• **WHAT THE TASK REQUIRES**
For each entry, restate it word for word while omitting any image it holds.

• **DATA UNDER STUDY**
· · · · ·
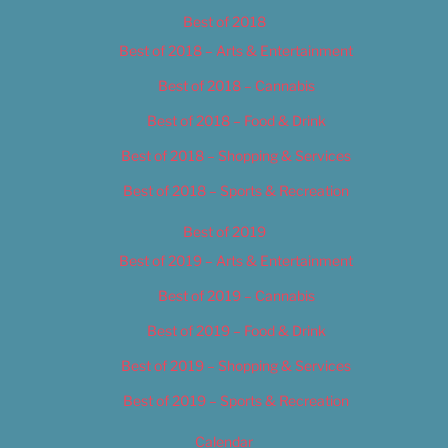
Best of 2018
Best of 2018 – Arts & Entertainment
Best of 2018 – Cannabis
Best of 2018 – Food & Drink
Best of 2018 – Shopping & Services
Best of 2018 – Sports & Recreation
Best of 2019
Best of 2019 – Arts & Entertainment
Best of 2019 – Cannabis
Best of 2019 – Food & Drink
Best of 2019 – Shopping & Services
Best of 2019 – Sports & Recreation
Calendar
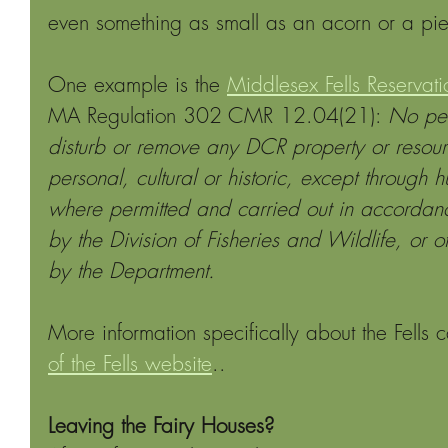
even something as small as an acorn or a pie
One example is the 
Middlesex Fells Reservati
MA Regulation 302 CMR 12.04(21): 
No pe
disturb or remove any DCR property or resourc
personal, cultural or historic, except through h
where permitted and carried out in accordanc
by the Division of Fisheries and Wildlife, or ot
by the Department.
More information specifically about the Fells 
of the Fells website
..
Leaving the Fairy Houses?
· · · · ·
• **TASK RESPONSE**
Best of 2018
Best of 2018 – Arts & Entertainment
Best of 2018 – Cannabis
Best of 2018 – Food & Drink
Best of 2018 – Shopping & Services
Best of 2018 – Sports & Recreation
Best of 2019
Best of 2019 – Arts & Entertainment
Best of 2019 – Cannabis
Best of 2019 – Food & Drink
Best of 2019 – Shopping & Services
Best of 2019 – Sports & Recreation
Calendar
even something as small as an acorn or a pie
One example is the 
Middlesex Fells Reservati
MA Regulation 302 CMR 12.04(21): 
No pe
disturb or remove any DCR property or resourc
personal, cultural or historic, except through h
where permitted and carried out in accordanc
by the Division of Fisheries and Wildlife, or ot
by the Department.
More information specifically about the Fells 
of the Fells website
..
Leaving the Fairy Houses?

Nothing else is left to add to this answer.